An early season (September to November) maintenance programme is designed to prepare the pitch for play and to encourage the following points:

  • To promote a well-structured, free draining soil profile: This will encourage deep root growth, support a healthy plant and promote the quick movement of water from the surface
  • To encourage a dense healthy grass sward and root density: A dense grass sward will support more matches, have better wear tolerance and a quicker recovery
  • To maintain a playing surface: Maintaining grass coverage will help keep a playing surface. A well rooted grass will reduce divots promoting a safer playing surface

Twickenham Head Groundsman Keith Kent inspects the pitch at Trojans rugby club

Photo: RFU Archive

Health & Safety

Please ensure that all machinery and equipment is in good working order and confirms to the regulations under Provision and use of Work Equipment Regulations 1998 (PUWER 98)

Mowing and height of cut

The pitch should be maintained to a height of 50mm/2 inches. This height will encourage a thick and healthier coverage with good root density. Mow on a regular basis at least once a week; the golden rule of mowing is only remove a third of the leaf blade at a time. Mowing can be undertaken with either a cylinder or rotary mower. Clippings can be removed on better standard pitches. If large amounts of grass clippings are left on the surface, this will lead to a layer of organic matter, which will slow down surface drainage and encourage worms and other pest.

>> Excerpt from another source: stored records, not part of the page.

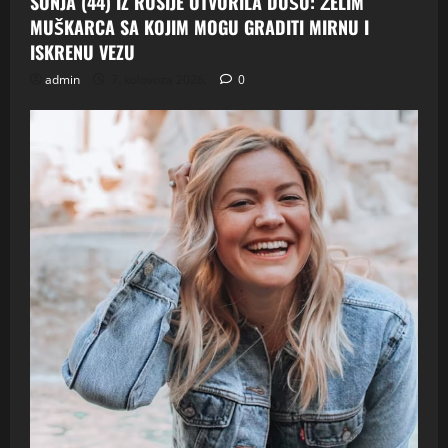
SONJA (44) IZ RUSIJE OTVORILA DUŠU: ŽELIM
MUŠKARCA SA KOJIM MOGU GRADITI MIRNU I
ISKRENU VEZU
admin
7. kolovoza 2026.
0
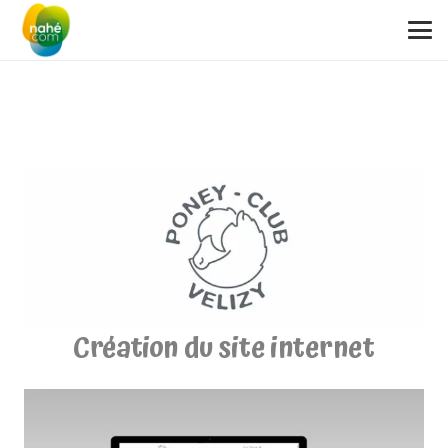
Création du site internet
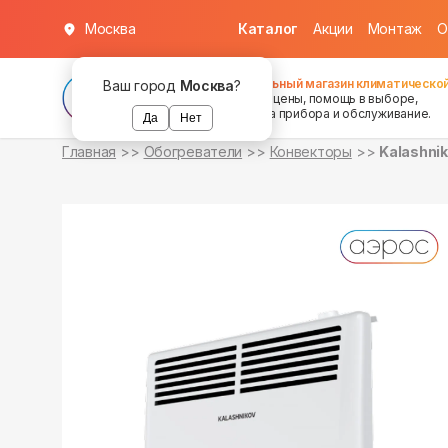
Москва
Каталог
Акции
Монтаж
О
уточняйте
уточняйте
о наличии
о наличии
Федеральный магазин климатической
Ваш город
Москва
?
хорошие цены, помощь в выборе,
установка прибора и обслуживание.
Да
Нет
Главная
Обогреватели
Конвекторы
Kalashni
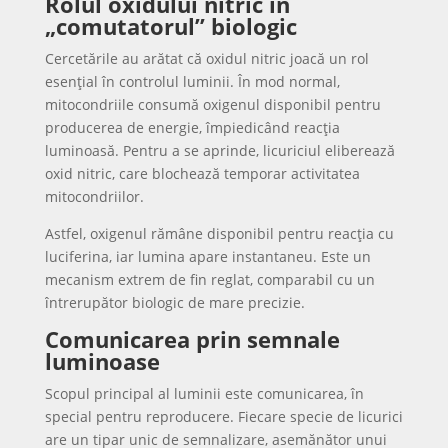
Rolul oxidului nitric în
„comutatorul” biologic
Cercetările au arătat că oxidul nitric joacă un rol
esențial în controlul luminii. În mod normal,
mitocondriile consumă oxigenul disponibil pentru
producerea de energie, împiedicând reacția
luminoasă. Pentru a se aprinde, licuriciul eliberează
oxid nitric, care blochează temporar activitatea
mitocondriilor.
Astfel, oxigenul rămâne disponibil pentru reacția cu
luciferina, iar lumina apare instantaneu. Este un
mecanism extrem de fin reglat, comparabil cu un
întrerupător biologic de mare precizie.
Comunicarea prin semnale
luminoase
Scopul principal al luminii este comunicarea, în
special pentru reproducere. Fiecare specie de licurici
are un tipar unic de semnalizare, asemănător unui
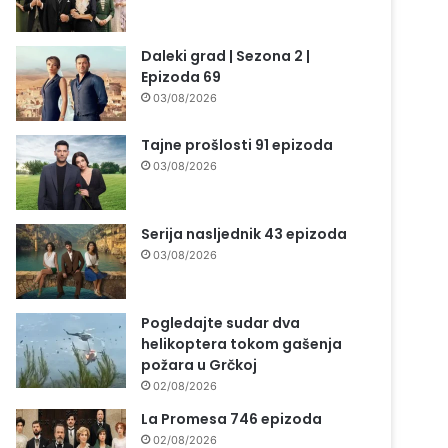
Daleki grad | Sezona 2 |
Epizoda 69
03/08/2026
Tajne prošlosti 91 epizoda
03/08/2026
Serija nasljednik 43 epizoda
03/08/2026
Pogledajte sudar dva
helikoptera tokom gašenja
požara u Grčkoj
02/08/2026
La Promesa 746 epizoda
02/08/2026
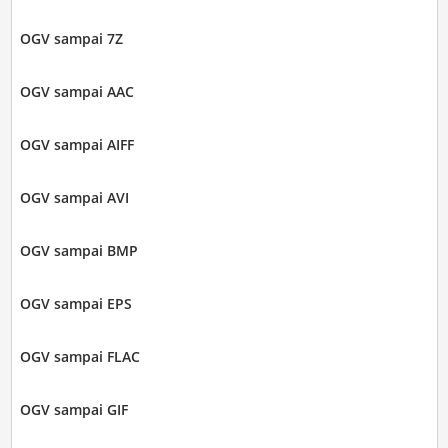
OGV sampai 7Z
OGV sampai AAC
OGV sampai AIFF
OGV sampai AVI
OGV sampai BMP
OGV sampai EPS
OGV sampai FLAC
OGV sampai GIF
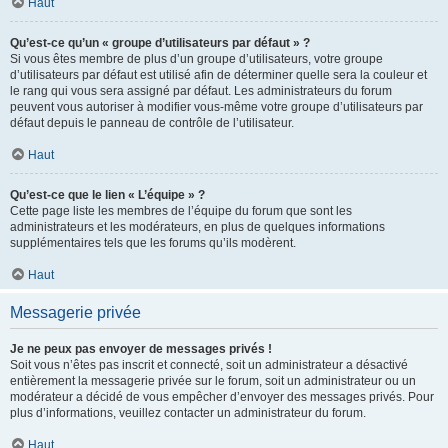
Haut
Qu’est-ce qu’un « groupe d’utilisateurs par défaut » ?
Si vous êtes membre de plus d’un groupe d’utilisateurs, votre groupe
d’utilisateurs par défaut est utilisé afin de déterminer quelle sera la couleur et
le rang qui vous sera assigné par défaut. Les administrateurs du forum
peuvent vous autoriser à modifier vous-même votre groupe d’utilisateurs par
défaut depuis le panneau de contrôle de l’utilisateur.
Haut
Qu’est-ce que le lien « L’équipe » ?
Cette page liste les membres de l’équipe du forum que sont les
administrateurs et les modérateurs, en plus de quelques informations
supplémentaires tels que les forums qu’ils modèrent.
Haut
Messagerie privée
Je ne peux pas envoyer de messages privés !
Soit vous n’êtes pas inscrit et connecté, soit un administrateur a désactivé
entièrement la messagerie privée sur le forum, soit un administrateur ou un
modérateur a décidé de vous empêcher d’envoyer des messages privés. Pour
plus d’informations, veuillez contacter un administrateur du forum.
Haut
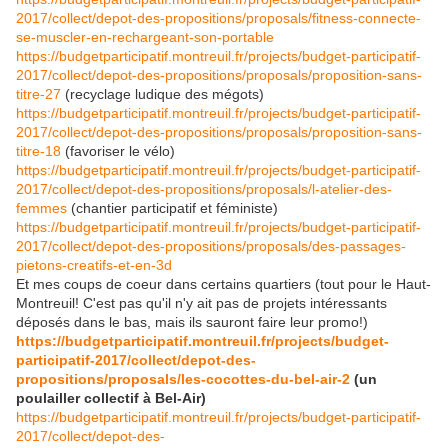
2017/collect/depot-des-propositions/proposals/fitness-connecte-
se-muscler-en-rechargeant-son-portable
https://budgetparticipatif.montreuil.fr/projects/budget-participatif-
2017/collect/depot-des-propositions/proposals/proposition-sans-
titre-27
(recyclage ludique des mégots)
https://budgetparticipatif.montreuil.fr/projects/budget-participatif-
2017/collect/depot-des-propositions/proposals/proposition-sans-
titre-18
(favoriser le vélo)
https://budgetparticipatif.montreuil.fr/projects/budget-participatif-
2017/collect/depot-des-propositions/proposals/l-atelier-des-
femmes
(chantier participatif et féministe)
https://budgetparticipatif.montreuil.fr/projects/budget-participatif-
2017/collect/depot-des-propositions/proposals/des-passages-
pietons-creatifs-et-en-3d
Et mes coups de coeur dans certains quartiers (tout pour le Haut-
Montreuil! C'est pas qu'il n'y ait pas de projets intéressants
déposés dans le bas, mais ils sauront faire leur promo!)
https://budgetparticipatif.montreuil.fr/projects/budget-
participatif-2017/collect/depot-des-
propositions/proposals/les-cocottes-du-bel-air-2
(un
poulailler collectif à Bel-Air)
https://budgetparticipatif.montreuil.fr/projects/budget-participatif-
2017/collect/depot-des-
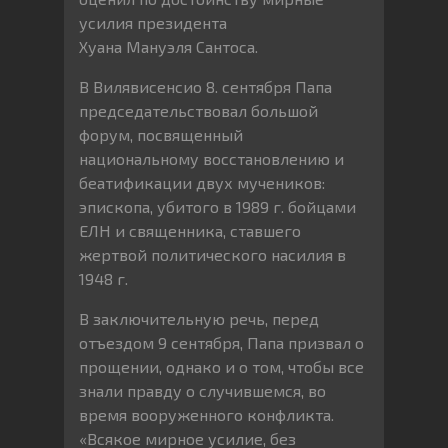
усилия президента
Хуана Мануэля Сантоса.
В Вилявисенсио 8. сентября Папа
председательствовал большой
форум, посвященный
национальному восстановлению и
беатификации двух мучеников:
эпископа, убитого в 1989 г. бойцами
ЕЛН и священника, ставшего
жертвой политического насилия в
1948 г.
В заключительную речь, перед
отъездом 9 сентября, Папа призвал о
прощении, однако и о том, чтобы все
знали правду о случившемся, во
время вооруженного конфликта.
«Всякое мирное усилие, без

Roll if necessary to produce a surface. Great care must be taken as rolling with too heavy a roller or rolling in poor conditions can damage the soil structure, and cause compaction. The weight of a normal 36-inch box mower is sufficient in most cases.

Chain Harrowing

Chaining harrowing should be completed once or twice a week or after games in order to maintain a surface. Complete the process corner to corner of the pitch to level the surface and lift the grass. Chain harrowing maintains a surface without capping the soil surface and reducing the drainage rate.


There are many types of aeration equipment on the market, but please take advice. Aerate as often as possible. A slit tine aerator is the quickest method. Try to get in to 150mm – 200mm in depth, dependent on soil texture, structure and conditions.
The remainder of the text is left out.